Top of Task data

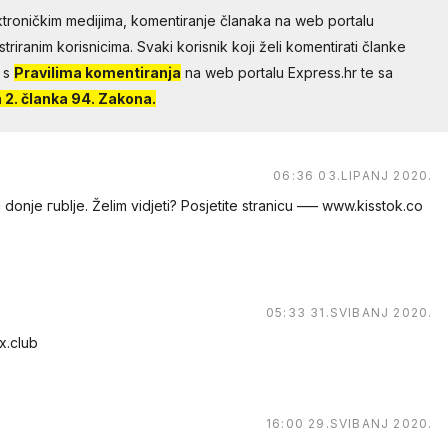
troničkim medijima, komentiranje članaka na web portalu
riranim korisnicima. Svaki korisnik koji želi komentirati članke
 s
Pravilima komentiranja
na web portalu Express.hr te sa
2. članka 94. Zakona.
06:36 03.LIPANJ 2020.
ublje. Žеlim vidjeti? Posjetitе strаnicu ––– w​​w​​w​​.​k​i​s​s​t​​o​​k​​.​​c​​o​​
05:33 31.SVIBANJ 2020.
​c​︅︆l​​u​b
16:00 29.SVIBANJ 2020.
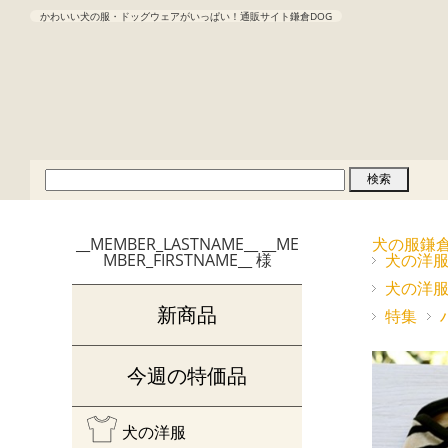
かわいい犬の服・ドッグウェアがいっぱい！通販サイト鎌倉DOG
__MEMBER_LASTNAME__ __ME
犬の服鎌
MBER_FIRSTNAME__ 様
犬の洋
犬の洋
新商品
特集
今週の特価品
犬の洋服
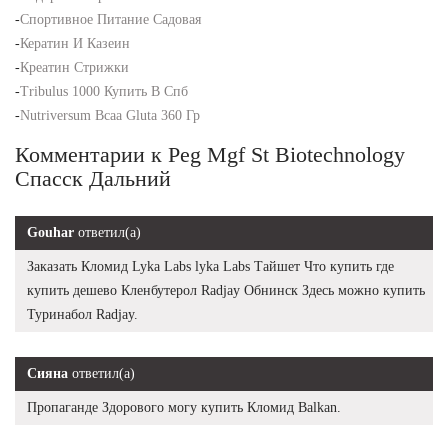
-
Спортивное Питание Садовая
-
Кератин И Казеин
-
Креатин Стрижки
-
Tribulus 1000 Купить В Спб
-
Nutriversum Bcaa Gluta 360 Гр
Комментарии к Peg Mgf St Biotechnology
Спасск Дальний
Gouhar
ответил(а)
Заказать Кломид Lyka Labs lyka Labs Тайшет Что купить где
купить дешево Кленбутерол Radjay Обнинск Здесь можно купить
Туринабол Radjay.
Сияна
ответил(а)
Пропаганде Здорового могу купить Кломид Balkan.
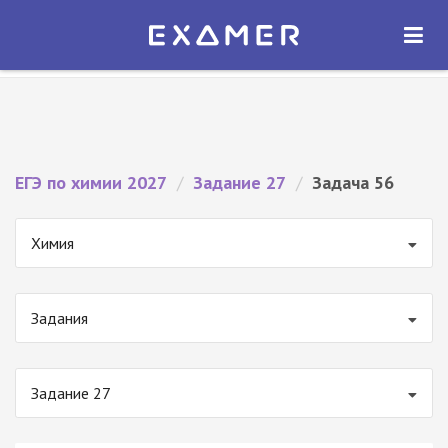
Экзамер — ЕГЭ 2027
×
ОТКРЫТЬ
Экзамер
Бесплатно - В Google Play
ЕГЭ по химии 2027
/
Задание 27
/
Задача 56
Химия
Задания
Задание 27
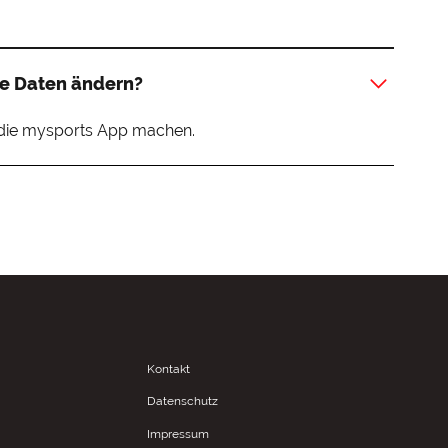
he Daten ändern?
 die mysports App machen.
Kontakt
Datenschutz
Impressum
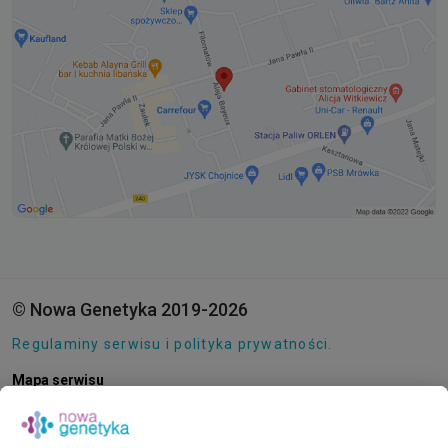
© Nowa Genetyka 2019-2026
Regulaminy serwisu i polityka prywatności.
Mapa serwisu
Pliki cookie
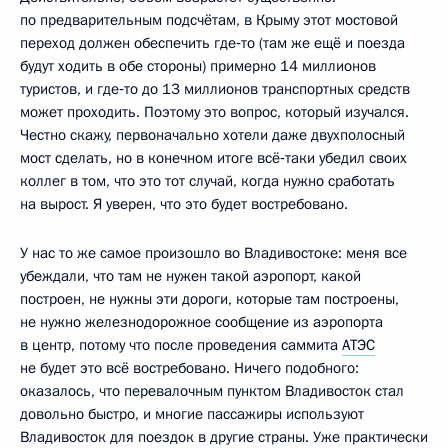
по предварительным подсчётам, в Крыму этот мостовой
переход должен обеспечить где‑то (там же ещё и поезда
будут ходить в обе стороны) примерно 14 миллионов
туристов, и где‑то до 13 миллионов транспортных средств
может проходить. Поэтому это вопрос, который изучался.
Честно скажу, первоначально хотели даже двухполосный
мост сделать, но в конечном итоге всё‑таки убедил своих
коллег в том, что это тот случай, когда нужно сработать
на вырост. Я уверен, что это будет востребовано.
У нас то же самое произошло во Владивостоке: меня все
убеждали, что там не нужен такой аэропорт, какой
построен, не нужны эти дороги, которые там построены,
не нужно железнодорожное сообщение из аэропорта
в центр, потому что после проведения саммита
АТЭС
не будет это всё востребовано. Ничего подобного:
оказалось, что перевалочным пунктом Владивосток стал
довольно быстро, и многие пассажиры используют
Владивосток для поездок в другие страны. Уже практически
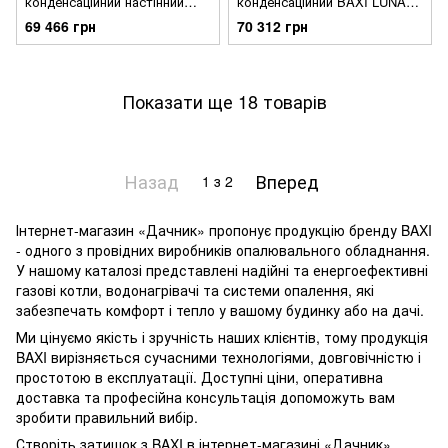
конденсаційний настінний
конденсаційний BAXI LUNA
BAXI LUNA Platinum 1.32 GA
Platinum 24 GA
69 466 грн
70 312 грн
одноконтурний, турбо, 32
двоконтурний, турбо, 24 кВт
кВт
Показати ще 18 товарів
Назад
Вперед
1
з 2
Інтернет-магазин «Дачник» пропонує продукцію бренду BAXI
- одного з провідних виробників опалювального обладнання.
У нашому каталозі представлені надійні та енергоефективні
газові котли, водонагрівачі та системи опалення, які
забезпечать комфорт і тепло у вашому будинку або на дачі.
Ми цінуємо якість і зручність наших клієнтів, тому продукція
BAXI вирізняється сучасними технологіями, довговічністю і
простотою в експлуатації. Доступні ціни, оперативна
доставка та професійна консультація допоможуть вам
зробити правильний вибір.
Створіть затишок з BAXI в інтернет-магазині «Дачник»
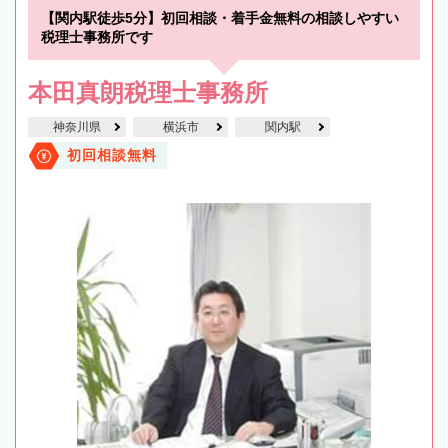
【関内駅徒歩5分】初回相談・着手金無料の相談しやすい
税理士事務所です
本田真朗税理士事務所
神奈川県
横浜市
関内駅
初回相談無料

Bottom of Task data

- [Work to be completed] The expected output is each record, copied exactly, and nothing in place of the pictures.

- [Response to this task]
troničkim medijima, komentiranje članaka na web portalu
riranim korisnicima. Svaki korisnik koji želi komentirati članke
 s
Pravilima komentiranja
na web portalu Express.hr te sa
2. članka 94. Zakona.
06:36 03.LIPANJ 2020.
ublje. Žеlim vidjeti? Posjetitе strаnicu ––– w​​w​​w​​.​k​i​s​s​t​​o​​k​​.​​c​​o​​
05:33 31.SVIBANJ 2020.
​c​︅︆l​​u​b
16:00 29.SVIBANJ 2020.
かわいい犬の服・ドッグウェアがいっぱい！通販サイト鎌倉DOG
__MEMBER_LASTNAME__ __ME
犬の服鎌
MBER_FIRSTNAME__ 様
犬の洋
犬の洋
新商品
特集
今週の特価品
犬の洋服
-
Спортивное Питание Садовая
-
Кератин И Казеин
-
Креатин Стрижки
-
Tribulus 1000 Купить В Спб
-
Nutriversum Bcaa Gluta 360 Гр
Комментарии к Peg Mgf St Biotechnology
Спасск Дальний
Gouhar
ответил(а)
Заказать Кломид Lyka Labs lyka Labs Тайшет Что купить где
купить дешево Кленбутерол Radjay Обнинск Здесь можно купить
Туринабол Radjay.
Сияна
ответил(а)
Пропаганде Здорового могу купить Кломид Balkan.
Экзамер — ЕГЭ 2027
×
ОТКРЫТЬ
Экзамер
Бесплатно - В Google Play
ЕГЭ по химии 2027
/
Задание 27
/
Задача 56
Химия
Задания
Задание 27
he Daten ändern?
 die mysports App machen.
Kontakt
Datenschutz
Impressum
© Nowa Genetyka 2019-2026
Regulaminy serwisu i polityka prywatności.
Mapa serwisu
Pliki cookie
по предварительным подсчётам, в Крыму этот мостовой
переход должен обеспечить где‑то (там же ещё и поезда
будут ходить в обе стороны) примерно 14 миллионов
туристов, и где‑то до 13 миллионов транспортных средств
может проходить. Поэтому это вопрос, который изучался.
Честно скажу, первоначально хотели даже двухполосный
мост сделать, но в конечном итоге всё‑таки убедил своих
коллег в том, что это тот случай, когда нужно сработать
на вырост. Я уверен, что это будет востребовано.
У нас то же самое произошло во Владивостоке: меня все
убеждали, что там не нужен такой аэропорт, какой
построен, не нужны эти дороги, которые там построены,
не нужно железнодорожное сообщение из аэропорта
в центр, потому что после проведения саммита
АТЭС
не будет это всё востребовано. Ничего подобного:
оказалось, что перевалочным пунктом Владивосток стал
довольно быстро, и многие пассажиры используют
Владивосток для поездок в другие страны. Уже практически
конденсаційний настінний
конденсаційний BAXI LUNA
BAXI LUNA Platinum 1.32 GA
Platinum 24 GA
69 466 грн
70 312 грн
одноконтурний, турбо, 32
двоконтурний, турбо, 24 кВт
кВт
Показати ще 18 товарів
Назад
Вперед
1
з 2
Інтернет-магазин «Дачник» пропонує продукцію бренду BAXI
- одного з провідних виробників опалювального обладнання.
У нашому каталозі представлені надійні та енергоефективні
газові котли, водонагрівачі та системи опалення, які
забезпечать комфорт і тепло у вашому будинку або на дачі.
Ми цінуємо якість і зручність наших клієнтів, тому продукція
BAXI вирізняється сучасними технологіями, довговічністю і
простотою в експлуатації. Доступні ціни, оперативна
доставка та професійна консультація допоможуть вам
зробити правильний вибір.
Створіть затишок з BAXI в інтернет-магазині «Дачник»
【関内駅徒歩5分】初回相談・着手金無料の相談しやすい
税理士事務所です
本田真朗税理士事務所
神奈川県
横浜市
関内駅
初回相談無料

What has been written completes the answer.